[PARABÉNS, NOTA 10]
Bem amigos da rede globo: isso que vocês vão ler agora é um texto pessoal, biográfico, meu id, meu eu lírico e meu animal espiritual cantando pagode na mesa de algum bar no período pré apocalíptico. Antes disso, todos os textos foram pura ficção, qualquer semelhança com a realidade é mera coincidência, essa frasezinha sempre passa nos créditos quando acaba aquele capítulo maroto da novela. É isso que dizemos a nós mesmos e aos outros, e tâmo querendo enganar quem? Sempre tem uma coisa nossa lá, sempre tem. Também não é tudo sobre alguém, e eu já disse isso antes: segura a emoção aí meu pacêro, nem tudo é sobre você, e isso aqui não é Discovery Channel ou novela das 8. E se você não vê novela ou BBB porque ainnnnn credo: xiiii, lá vem o intelectualzão. Sai daqui, vai. Me cancela lá no twitter.
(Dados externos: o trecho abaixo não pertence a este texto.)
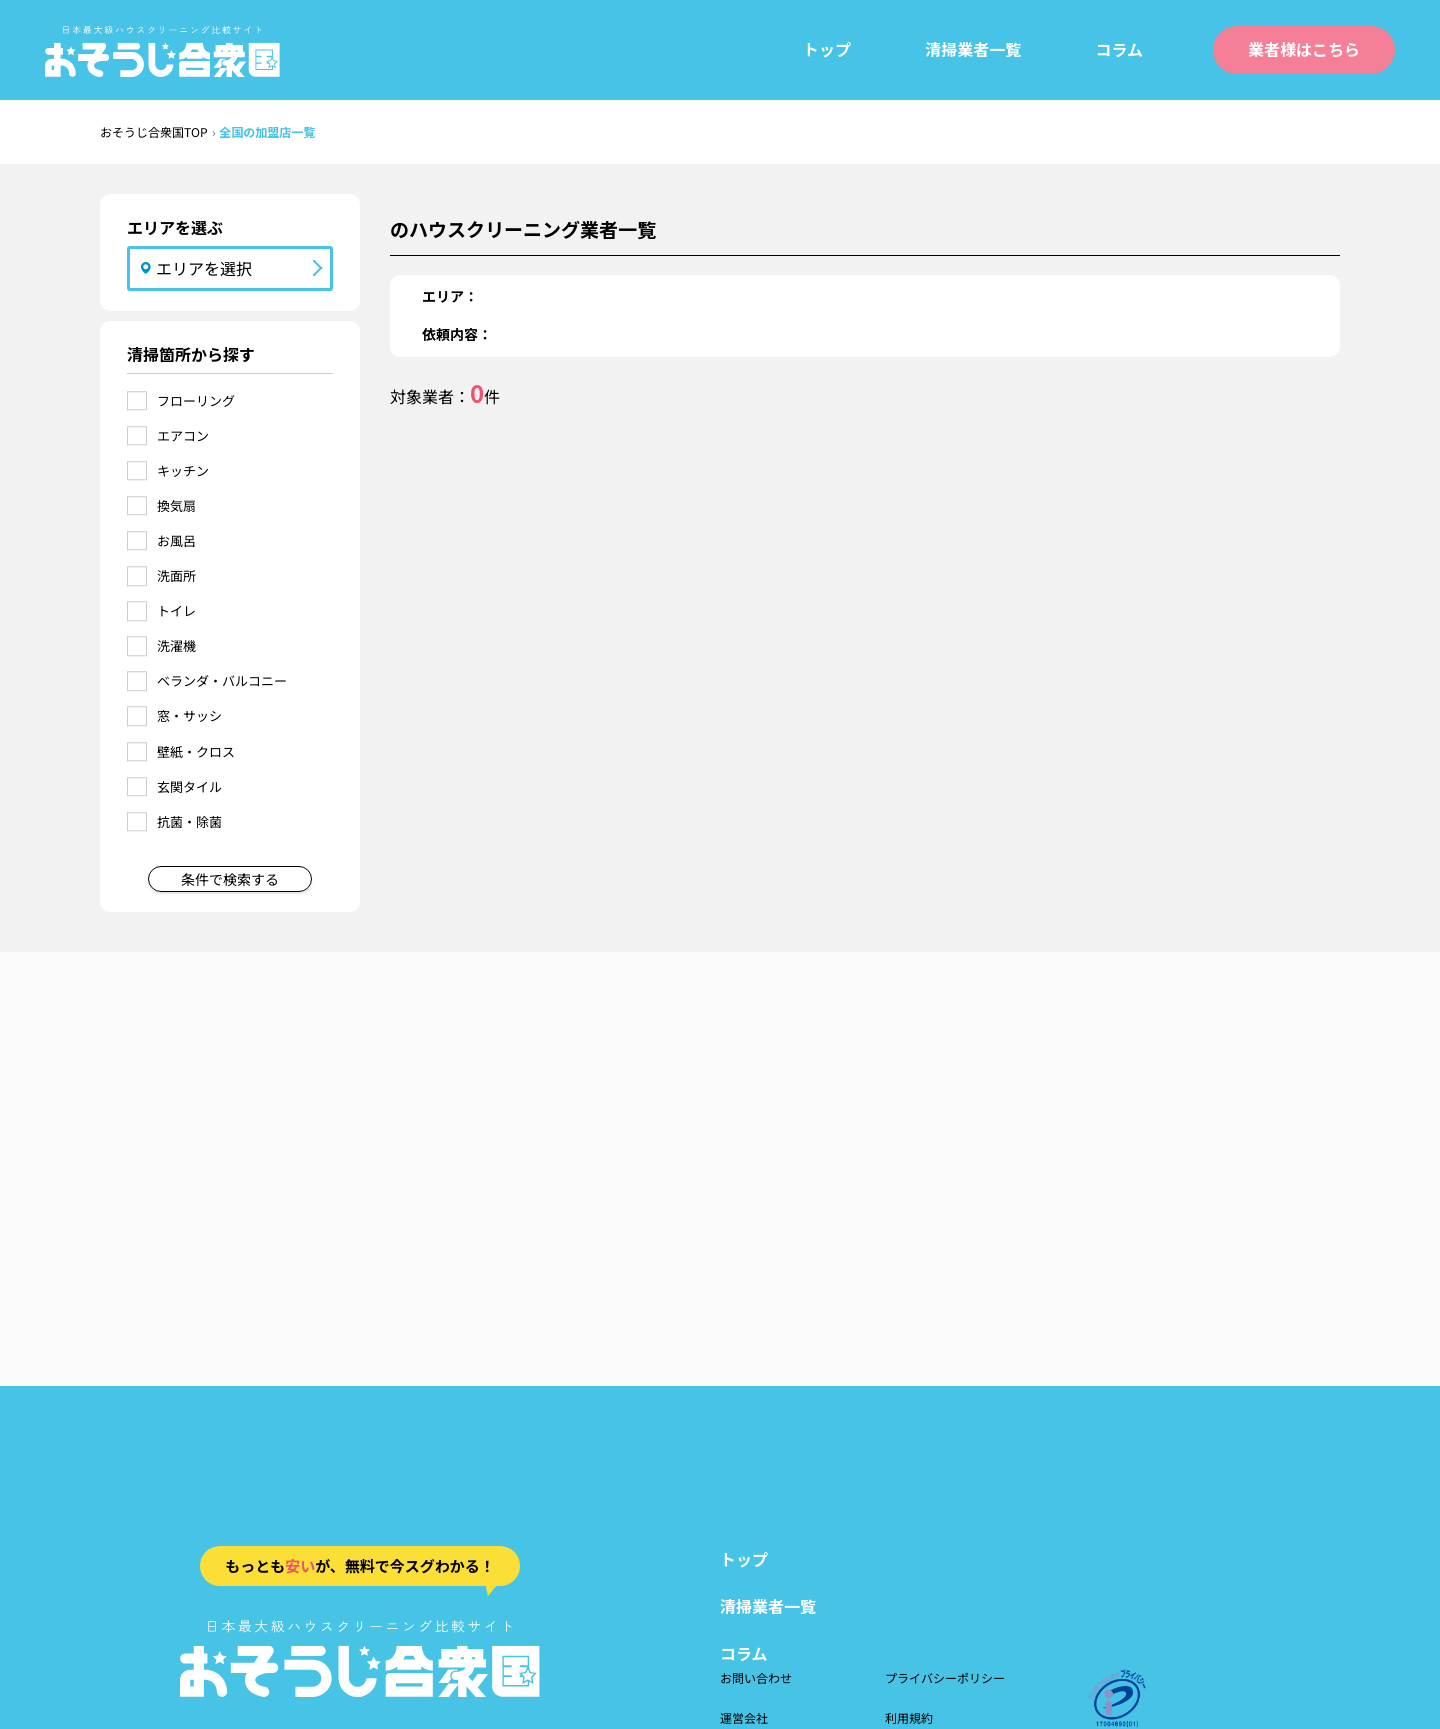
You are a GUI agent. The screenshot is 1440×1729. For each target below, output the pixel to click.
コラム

De modo a tentar contribuir com algo útil para o mínimo andamento desse caótico planeta, e de modo a ganhar alguns trocos para comprar pão crocante na volta pra casa: eu trabalho em dois lugares. Qualquer semelhança com Julius, de Todo Mundo Odeia o Chris, não é mera coincidência. Sou professora de Gramática na Rede Emancipa, um movimento social de educação popular; e sou auxiliar de classe na educação infantil em uma escola municipal aqui da minha quebrada. É sempre muito curioso pensar nas relações que se estabelecem com as alunas e alunos dos dois lugares bem distintos entre si. Não pretendo aqui realizar uma análise sociológica aprofundada, apenas dividir algumas reminiscências.
Sobre a relação com as crianças, você sabe, nós adultos podemos ser bem autocentrados. Em nossa inocente e opressora cabeça somos os engraçadões, os sabichões, temos a força, damos as ordens. Mas não somos perfeitos, nossa voz e nosso perfume podem incomodar; podemos ficar sem palavras, aquelas que sempre julgamos ter o controle; podemos traumatizar. Uma criança de 4 anos pode tirar um barato tão grande da sua cara a ponto de você ficar corado. Pode tocar tão fundo nas suas emoções a ponto de você constatar eita porra eu tô chorando. Essa daí é a professora? Isso daí é a professora? Isso é roupa de professora, não. Esse cabelo também não é, não. Será que eu tô com o ispríto ruim, que todo dia eu consigo acalmar esses neném e essa semana os coitado tá que só falta pular e sair correndo.
Sobre a relação com os mais velhos, um dia uma aluna disse nossa professora você explica tão bem mas eu não entendo nada. Pensa na minha cara de trôxa, não sabia se ria ou chorava. O não entendimento de uma aluna possui inúmeros fatores determinantes, mas eu, megalomaníaca que sou, peguei a parte que me cabia e meti um áudião de 15min na canela dela. E ela respondeu: nossa professora, você me deu um áudio perfeito, agora eu entendi. Chorei sim, senhoras e senhores. E essa professora aí hein, mano? Professora falando gíria? Professora falando palavrão? Professora que erra? Como assim professora que erra?
Nossa relação com os erros, limitações e imprevistos, tanto os nossos quanto os dos outros, é um bom termômetro pra ver como que tá a temperatura da nossa vaidade e/ou idealização de invencibilidade; e o quão podemos ser diferentes conforme as situações e contextos. Regras, estereótipos, obsessões, tudo caindo morrinho a baixo. Com os pequenos não se pode errar nunca, vocês não conhecem o poder bélico de uma mãe furiosa. Com os grandes, vez ou outra eu erro de propósito, pra nos colocarmos em pé de igualdade, pra conferir algum grau humano durante o dolorido percurso rumo ao pesadelo de ultrapassar o filtro social do vestibular. Metade de nós é Gramática normativa, tem que ser assim e pronto. A outra metade é Linguística viva, que aprecia e compreende, sem julgar.
Junto do “nunca errei”, do “não posso errar” e do “olha, errei, viu que legal, é normal”, existe também a vertente do eita gente errei grandão aqui hein, bicho do céu errei de verdade, sem querer, erro real oficial. Isso aconteceu quando essa semana eu falava com o queridíssimo Brunno Lopez aqui nos comentários e, eitaaaa, escrevi com ‘c’ uma palavra que se escreve com ‘ss’. Fiquei 4 noites sem dormir.